Did you know that Mel loved opera, was part of a team that curled a perfect eight-ender and was given the nickname 3M at work? Probably not, as Mel rarely spoke of himself. A humble person and gifted storyteller with a razor-sharp wit, Mel took a sincere interest in everyone, giving his undivided attention to whomever he was with. He knew how to “live in the moment” long before the phrase was ever coined. Not surprisingly, Mel made and kept friends easily, many of them lifelong.

One particular friend from childhood reappeared later in life, years after Audrey had passed away. Mel had the good fortune to reconnect with Sherry, and the two were inseparable from that moment on. Kind, patient and optimistic, Sherry brought joy back into Mel’s life and the two spent the years travelling to visit friends and family as well as being tourists in their own town. Just as had happened when Audrey passed away, Mel lost some of his sparkle when he lost Sherry.

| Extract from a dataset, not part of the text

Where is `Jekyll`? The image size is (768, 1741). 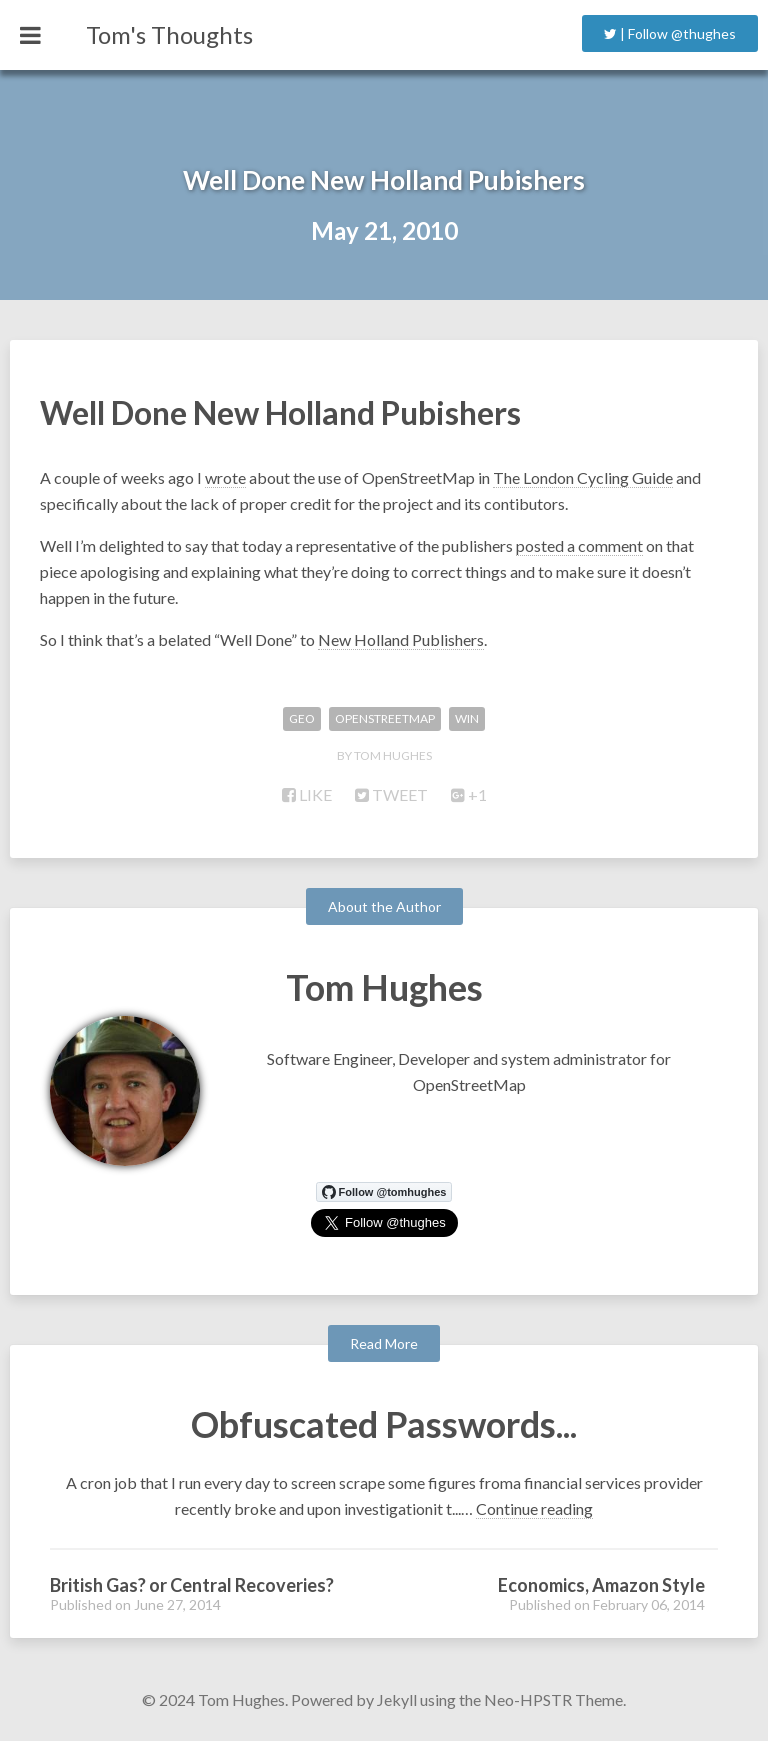 Jekyll is located at coordinates (397, 1699).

Mel was able to live independently until earlier this year, moving into Deer Lodge Centre in April, where he received exceptional care from the wonderful staff. Covid restrictions meant Mel was unable to have many visitors except outdoors in a tent. Unfortunately, Mel had difficulty seeing and hearing visitors because they were more than six feet away. As he so often did throughout life, Mel took the opportunity to find the good in what could have been an upsetting experience, remarking on how lovely it was to feel the warm sun and gentle summer breeze while outside.

A service to celebrate Mel will take place at a later date. In lieu of flowers, please consider a donation to a charity of your choice.